И пошел в переднюю, встречать жену. Сам не понимал, рад ли ей.
Сарра перед зеркалом, висевшим на стене, вытерла слезы, поправила прическу и отошла к сторонке. Пред ее глазами словно плыл туман, и, как далекие, звучали радостные голоса.

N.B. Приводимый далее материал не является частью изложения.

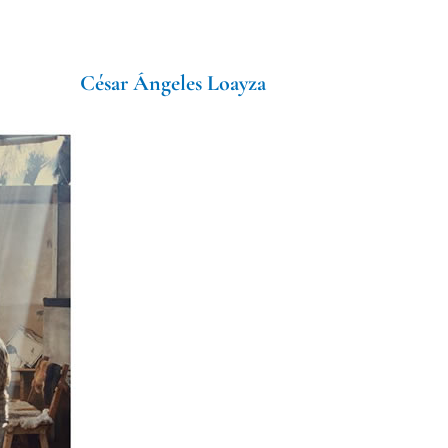
César Ángeles Loayza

Молодая, смуглая, черноглазая, быстрая женщина оживленно говорила:
— Я тебе не успею надоесть, завтра же еду дальше. Ну да, можешь представить, я выдержала все экзамены, какие полагается, и еду на войну сестрою милосердия. Ты мне позволь только переночевать у тебя. Ты спрашиваешь о Виталии Андреевиче? Но разве ты не знаешь, — ведь мы же с ним разошлись! Он оказался таким черствым и сухим человеком. Вот то уж полная противоположность тебе, — совершенно машинная психология, твердо верит в свои теории, ходит в шорах и всегда счастлив, туп и глуп. Ну, пои меня чаем. Сережка, наливай! Мороз отчаянный, пока с вокзала ехала, чуть не замерзла, — ведь там в Питере все больше шлеп-морозы, а у вас южнее, да похолоднее. Я вообразила, что у вас здесь чуть ли не розы цветут, поехала налегке, в осеннем. Или это только сегодня так холодно? Да ты не думай, что я после войны тебе на шею сяду, — слава Богу, прокормлюсь. А это что за тип там на диване? Учащаяся девица? Пришла побеседовать о Лермонтове? Поди-ка сюда. Ах, Боже мой, да это — Сарра!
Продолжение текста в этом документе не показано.